Cendikiawan: Revisi SKB Dua Menteri
Thursday, Oct. 27, 2005 Posted: 4:03:23PM PST
Cendekiawan Muslim Muhammadiyah, Dr Moeslim Abdurahman menegaskan bahwa hasil revisi SKB dua menteri yang telah selesai dilakukan oleh Departemen Agama dan Departemen Dalam Negeri merupakan "bom waktu" kerukunan umat beragama di Indonesia. Aturan pemerintah itu dinilai sangat tidak sehat dan etatisme negara semakin kuat.
"Sekarang ini sudah bukan waktunya negara ikut campur dalam masalah kerukunan umat beragama.
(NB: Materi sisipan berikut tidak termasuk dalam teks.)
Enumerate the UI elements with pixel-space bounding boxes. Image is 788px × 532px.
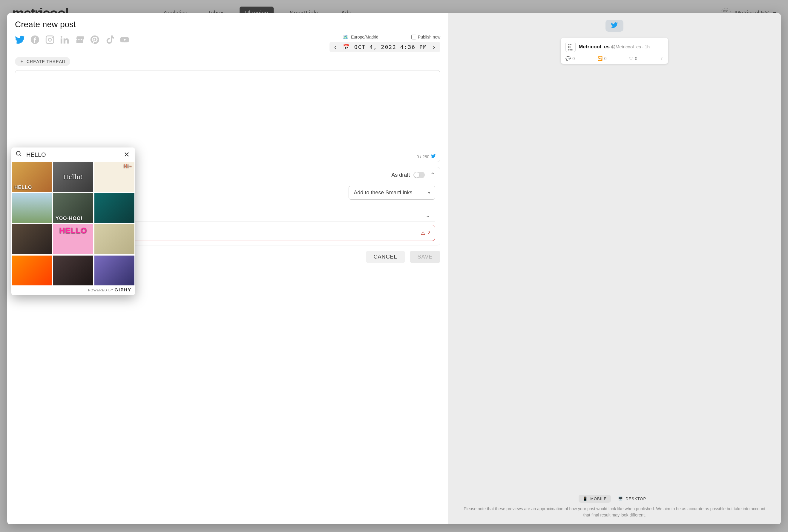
plus-icon: ＋ bbox=[20, 59, 24, 64]
gif-result[interactable] bbox=[53, 255, 93, 286]
desktop-icon: 🖥️ bbox=[618, 496, 623, 501]
gif-caption: YOO-HOO! bbox=[56, 216, 83, 221]
reply-icon: 💬 bbox=[566, 56, 571, 61]
calendar-icon: 📅 bbox=[343, 44, 350, 50]
device-desktop-button[interactable]: 🖥️ DESKTOP bbox=[614, 495, 650, 503]
smartlinks-placeholder: Add to these SmartLinks bbox=[354, 189, 412, 196]
char-count-value: 0 / 280 bbox=[416, 154, 429, 159]
pinterest-icon[interactable] bbox=[90, 35, 100, 45]
share-icon: ⇪ bbox=[660, 56, 664, 61]
device-toggle: 📱 MOBILE 🖥️ DESKTOP bbox=[578, 495, 650, 503]
preview-like: ♡0 bbox=[629, 56, 637, 61]
timezone-label: Europe/Madrid bbox=[351, 35, 378, 39]
draft-toggle[interactable] bbox=[413, 172, 425, 178]
preview-avatar: metricool bbox=[566, 42, 576, 52]
mobile-icon: 📱 bbox=[583, 496, 588, 501]
gif-caption: HELLO bbox=[59, 226, 87, 235]
gif-search-input[interactable] bbox=[26, 151, 118, 158]
gif-caption: Hello! bbox=[63, 173, 83, 181]
gif-results-grid: HELLOHello!Hi~YOO-HOO!HELLO bbox=[11, 162, 135, 285]
datetime-picker[interactable]: ‹ 📅 OCT 4, 2022 4:36 PM › bbox=[330, 42, 440, 52]
preview-share: ⇪ bbox=[660, 56, 664, 61]
publish-now-checkbox[interactable] bbox=[411, 35, 416, 39]
preview-retweet: 🔁0 bbox=[597, 56, 607, 61]
gif-result[interactable] bbox=[12, 224, 52, 254]
publish-now-toggle[interactable]: Publish now bbox=[411, 35, 440, 39]
search-icon bbox=[16, 150, 22, 159]
gif-caption: HELLO bbox=[14, 185, 32, 190]
gif-result[interactable] bbox=[94, 255, 134, 286]
tweet-preview-card: metricool Metricool_es @Metricool_es · 1… bbox=[561, 38, 668, 64]
linkedin-icon[interactable] bbox=[60, 35, 70, 45]
publish-now-label: Publish now bbox=[418, 35, 440, 39]
device-mobile-label: MOBILE bbox=[590, 496, 607, 501]
gif-result[interactable]: Hi~ bbox=[94, 162, 134, 192]
svg-line-1 bbox=[20, 155, 21, 157]
device-mobile-button[interactable]: 📱 MOBILE bbox=[578, 495, 611, 503]
twitter-icon[interactable] bbox=[15, 35, 25, 45]
preview-pane: metricool Metricool_es @Metricool_es · 1… bbox=[448, 13, 781, 524]
create-thread-button[interactable]: ＋ CREATE THREAD bbox=[15, 57, 70, 66]
save-button[interactable]: SAVE bbox=[410, 251, 440, 263]
preview-reply: 💬0 bbox=[566, 56, 575, 61]
draft-collapse-caret[interactable]: ⌃ bbox=[430, 171, 435, 179]
draft-label: As draft bbox=[391, 172, 410, 178]
preview-network-tab[interactable] bbox=[606, 20, 624, 32]
prev-date-button[interactable]: ‹ bbox=[333, 44, 339, 50]
gif-attrib-brand: GIPHY bbox=[114, 287, 132, 292]
datetime-value: OCT 4, 2022 4:36 PM bbox=[354, 44, 427, 50]
cancel-button[interactable]: CANCEL bbox=[366, 251, 405, 263]
retweet-icon: 🔁 bbox=[597, 56, 603, 61]
gif-attribution: POWERED BY GIPHY bbox=[11, 285, 135, 295]
gif-result[interactable]: YOO-HOO! bbox=[53, 193, 93, 223]
gif-result[interactable] bbox=[12, 255, 52, 286]
youtube-icon[interactable] bbox=[119, 35, 130, 45]
device-desktop-label: DESKTOP bbox=[626, 496, 646, 501]
preview-handle: @Metricool_es · 1h bbox=[611, 44, 650, 49]
gif-result[interactable] bbox=[94, 193, 134, 223]
tiktok-icon[interactable] bbox=[104, 35, 115, 45]
heart-icon: ♡ bbox=[629, 56, 633, 61]
next-date-button[interactable]: › bbox=[431, 44, 438, 50]
gif-result[interactable]: Hello! bbox=[53, 162, 93, 192]
gif-attrib-prefix: POWERED BY bbox=[88, 288, 113, 292]
create-thread-label: CREATE THREAD bbox=[26, 59, 65, 64]
extra-collapse-caret[interactable]: ⌄ bbox=[426, 212, 430, 219]
facebook-icon[interactable] bbox=[30, 35, 40, 45]
gif-picker: ✕ HELLOHello!Hi~YOO-HOO!HELLO POWERED BY… bbox=[11, 147, 135, 295]
char-count: 0 / 280 bbox=[416, 154, 436, 159]
gif-caption: Hi~ bbox=[124, 164, 132, 169]
error-count: 2 bbox=[428, 230, 430, 236]
preview-actions: 💬0 🔁0 ♡0 ⇪ bbox=[566, 56, 664, 61]
preview-disclaimer: Please note that these previews are an a… bbox=[453, 506, 775, 518]
gmb-icon[interactable] bbox=[75, 35, 85, 45]
gif-search-row: ✕ bbox=[11, 147, 135, 162]
gif-close-button[interactable]: ✕ bbox=[122, 150, 131, 159]
instagram-icon[interactable] bbox=[45, 35, 55, 45]
gif-result[interactable]: HELLO bbox=[12, 162, 52, 192]
gif-result[interactable] bbox=[94, 224, 134, 254]
svg-point-0 bbox=[16, 151, 20, 155]
warning-icon: ⚠ bbox=[421, 230, 425, 236]
preview-display-name: Metricool_es bbox=[578, 44, 610, 49]
network-selector bbox=[15, 35, 130, 45]
modal-title: Create new post bbox=[15, 20, 440, 29]
create-post-modal: Create new post 🗺️ Europe/Madrid P bbox=[7, 13, 781, 524]
twitter-small-icon bbox=[431, 154, 436, 159]
timezone-icon: 🗺️ bbox=[343, 35, 348, 39]
gif-result[interactable]: HELLO bbox=[53, 224, 93, 254]
smartlinks-select[interactable]: Add to these SmartLinks bbox=[349, 186, 435, 200]
gif-result[interactable] bbox=[12, 193, 52, 223]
Jika bangsa ini ingin dewasa dan masyarakatnya benar-benar hidup secara harmonis tidak membedakan suku, agama, ras dan golongan, maka peran negara harus hilang dan tidak boleh lagi ikut campur dalam kehidupan sosial masyarakat dalam hal kerukunan. Terlalu jauh jika negara ikut campur persoalan itu, sebaiknya penyelenggara negara lebih fokus soal mengatasi kemiskinan dan penegakan hukum," ujar Moeslim di Jakarta, Rabu (26/10), Suara Pembaruan memberitakan.
Menurut dia, masyarakat hendaknya menolak revisi SKB yang telah dilakukan pemerintah karena persoalan kerukunan menjadi isu politik penyelenggara negara sehingga kerukunan ditengah masyarakat semakin semu dan tidak sehat.
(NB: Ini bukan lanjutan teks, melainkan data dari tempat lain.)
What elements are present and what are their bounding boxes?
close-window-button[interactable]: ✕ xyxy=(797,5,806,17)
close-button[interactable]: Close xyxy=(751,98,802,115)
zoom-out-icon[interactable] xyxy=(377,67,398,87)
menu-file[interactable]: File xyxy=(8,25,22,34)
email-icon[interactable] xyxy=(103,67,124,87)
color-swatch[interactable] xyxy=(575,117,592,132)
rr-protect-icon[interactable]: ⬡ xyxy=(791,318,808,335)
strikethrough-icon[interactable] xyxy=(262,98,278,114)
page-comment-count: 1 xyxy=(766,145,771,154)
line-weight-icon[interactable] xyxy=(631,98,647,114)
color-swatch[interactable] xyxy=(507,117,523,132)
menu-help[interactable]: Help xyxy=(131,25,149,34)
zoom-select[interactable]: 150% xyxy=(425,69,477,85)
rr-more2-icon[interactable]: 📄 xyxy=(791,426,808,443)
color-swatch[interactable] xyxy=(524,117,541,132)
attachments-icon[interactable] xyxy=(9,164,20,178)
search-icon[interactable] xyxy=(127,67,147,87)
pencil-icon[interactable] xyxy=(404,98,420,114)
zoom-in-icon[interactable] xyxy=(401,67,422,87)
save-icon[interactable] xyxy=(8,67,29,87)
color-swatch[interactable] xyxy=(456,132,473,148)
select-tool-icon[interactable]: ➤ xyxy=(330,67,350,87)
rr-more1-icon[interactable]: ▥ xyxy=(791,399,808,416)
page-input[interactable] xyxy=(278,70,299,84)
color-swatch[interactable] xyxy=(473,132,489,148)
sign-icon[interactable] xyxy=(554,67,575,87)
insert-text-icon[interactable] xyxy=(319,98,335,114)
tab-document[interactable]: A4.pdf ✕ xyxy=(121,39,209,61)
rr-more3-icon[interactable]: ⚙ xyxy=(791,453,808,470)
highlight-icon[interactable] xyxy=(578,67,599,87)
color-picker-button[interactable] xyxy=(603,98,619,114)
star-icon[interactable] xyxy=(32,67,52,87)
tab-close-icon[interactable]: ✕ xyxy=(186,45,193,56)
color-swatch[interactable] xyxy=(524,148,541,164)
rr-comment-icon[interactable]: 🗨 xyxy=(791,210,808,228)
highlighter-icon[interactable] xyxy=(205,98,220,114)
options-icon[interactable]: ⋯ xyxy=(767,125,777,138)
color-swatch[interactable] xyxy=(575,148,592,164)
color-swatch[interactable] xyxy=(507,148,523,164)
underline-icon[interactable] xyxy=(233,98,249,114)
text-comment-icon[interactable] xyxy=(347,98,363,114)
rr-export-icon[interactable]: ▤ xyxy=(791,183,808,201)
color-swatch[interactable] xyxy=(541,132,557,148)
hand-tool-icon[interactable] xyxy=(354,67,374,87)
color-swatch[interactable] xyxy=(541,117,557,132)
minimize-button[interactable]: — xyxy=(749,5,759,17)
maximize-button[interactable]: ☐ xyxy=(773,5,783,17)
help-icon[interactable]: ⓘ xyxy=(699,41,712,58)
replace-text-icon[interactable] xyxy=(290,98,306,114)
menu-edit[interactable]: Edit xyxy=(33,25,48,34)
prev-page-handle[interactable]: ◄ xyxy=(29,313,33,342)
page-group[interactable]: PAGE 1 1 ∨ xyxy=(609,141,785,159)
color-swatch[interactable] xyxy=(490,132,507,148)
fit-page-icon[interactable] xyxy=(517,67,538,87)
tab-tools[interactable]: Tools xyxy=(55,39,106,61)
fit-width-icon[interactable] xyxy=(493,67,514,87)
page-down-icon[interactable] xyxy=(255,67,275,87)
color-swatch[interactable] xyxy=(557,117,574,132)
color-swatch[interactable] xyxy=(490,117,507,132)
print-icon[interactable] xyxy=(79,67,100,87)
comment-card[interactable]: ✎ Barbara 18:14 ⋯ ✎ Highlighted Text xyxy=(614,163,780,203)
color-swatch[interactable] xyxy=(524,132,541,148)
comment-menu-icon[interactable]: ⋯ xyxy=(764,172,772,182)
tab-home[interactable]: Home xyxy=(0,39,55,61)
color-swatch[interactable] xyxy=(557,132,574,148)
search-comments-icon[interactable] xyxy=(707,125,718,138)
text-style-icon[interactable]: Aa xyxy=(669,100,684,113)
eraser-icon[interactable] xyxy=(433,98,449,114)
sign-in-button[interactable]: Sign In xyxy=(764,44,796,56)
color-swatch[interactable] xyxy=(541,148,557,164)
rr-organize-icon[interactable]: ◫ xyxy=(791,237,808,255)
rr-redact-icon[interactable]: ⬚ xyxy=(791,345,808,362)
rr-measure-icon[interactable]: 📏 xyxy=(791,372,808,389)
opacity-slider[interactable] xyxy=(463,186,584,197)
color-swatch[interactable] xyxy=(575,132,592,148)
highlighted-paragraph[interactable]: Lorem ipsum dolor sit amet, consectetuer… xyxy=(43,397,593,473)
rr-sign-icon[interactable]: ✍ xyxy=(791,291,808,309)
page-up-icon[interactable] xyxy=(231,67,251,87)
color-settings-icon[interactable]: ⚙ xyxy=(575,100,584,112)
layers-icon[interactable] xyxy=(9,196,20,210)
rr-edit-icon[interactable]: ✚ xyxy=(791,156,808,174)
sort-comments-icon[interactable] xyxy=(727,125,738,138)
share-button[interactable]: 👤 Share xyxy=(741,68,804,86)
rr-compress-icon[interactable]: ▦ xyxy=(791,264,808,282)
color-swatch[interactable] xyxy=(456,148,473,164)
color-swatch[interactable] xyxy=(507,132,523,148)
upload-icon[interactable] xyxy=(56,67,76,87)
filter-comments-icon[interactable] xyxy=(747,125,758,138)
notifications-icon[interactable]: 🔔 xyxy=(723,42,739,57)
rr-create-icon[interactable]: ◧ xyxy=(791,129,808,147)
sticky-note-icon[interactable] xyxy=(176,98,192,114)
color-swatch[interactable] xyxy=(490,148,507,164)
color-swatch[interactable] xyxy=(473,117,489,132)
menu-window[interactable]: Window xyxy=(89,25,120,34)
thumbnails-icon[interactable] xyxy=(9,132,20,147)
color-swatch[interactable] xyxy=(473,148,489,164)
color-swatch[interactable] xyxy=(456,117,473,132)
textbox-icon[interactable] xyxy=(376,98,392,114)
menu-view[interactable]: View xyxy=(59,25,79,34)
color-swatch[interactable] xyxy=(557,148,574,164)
"Bisa anda bayangkan, jika di Jawa orang di Indonesia bagian barat akan sulit mendirikan tempat ibadah, maka di Indonesia bagian timur akan membalasnya. Dengan demikian akan ada perang soal pendirian tempat ibadah ini antara masyarakat di Indonesia bagian barat dan Indonesia bagian timur. Ini yang saya takutkan karena persoalan ini kemudian akan menjadi kerawanan sosial dan menimbulkan perpecahan antara warga bangsa," ujar Moeslim.
Dikatakan, soal pendirian tempat ibadah sudah waktunya pemerintah menyerahkan persoalan itu langsung kepada pemerintah daerah. Lebih tepat jika pendirian tempat ibadah dikaitkan dengan penataan kota atau wilayah setempat. Dengan demikian konsep kota dan tempat ibadah menjadi satu bagian tidak terpisahkan. Walikota atau pemerintah daerah tingkat I dan II yang mengetahui betul demografi wilayahnya yang berhak memutuskan tempat ibadah perlu atau tidak.
Sementara itu, Wakil Sekretaris Ketua Umum PGI, Weinata Sairin menilai revisi SKB sama sekali tidak memuaskan dan tetap akan menimbulkan konflik horisontal di lapangan karena akar persoalan yang ingin diciptakan dibalik ketetapan pemerintah itu tetap menimbulkan perbedaan penafsiran serta lebih menguntungkan agama tertentu sehingga prinsip keadilan dan kesetaraan tidak tercipta.
"Karena itu saya minta agar sebelum ketentuan pemerintah itu diterapkan maka perlu dilakukan sounding dengan tokoh-tokoh agama atau organisasi keagamaan lainya. Tanpa ada keterbukaan antara pemerintah dengan organisasi keagamaan lainya maka cita-cita untuk menciptakan kerukunan tetap akan jauh panggang dari api," ujar Weinta.
Sementara itu Direktur Jenderal (Dirjen) Kesatuan Bangsa dan Politik Departemen Dalam Negeri (Depdagri), Sudarsono Hardjosoekarto, kepada wartawan di Depdagri Jakarta, Selasa (25/10), mendesak bupati dan wali kota wajib menyelesaikan semua permasalahan terkait dengan kehidupan umat beragama di wilayahnya, termasuk dalam hal penutupan rumah ibadah. Bupati dan wali kota juga harus melaporkan kepada gubernur terkait dengan perkembangan kerukunan antar umat beragama di wilayahnya sekali dalam enam bulan. Selanjutnya gubernur menyampaikan laporan itu kepada Menteri Dalam Negeri (Mendagri) dan Menteri Agama dengan tembusan kepada Menteri Koordinator Politik Hukum dan Keamanan dan Menteri Koordinator Kesejahteraan Rakyat.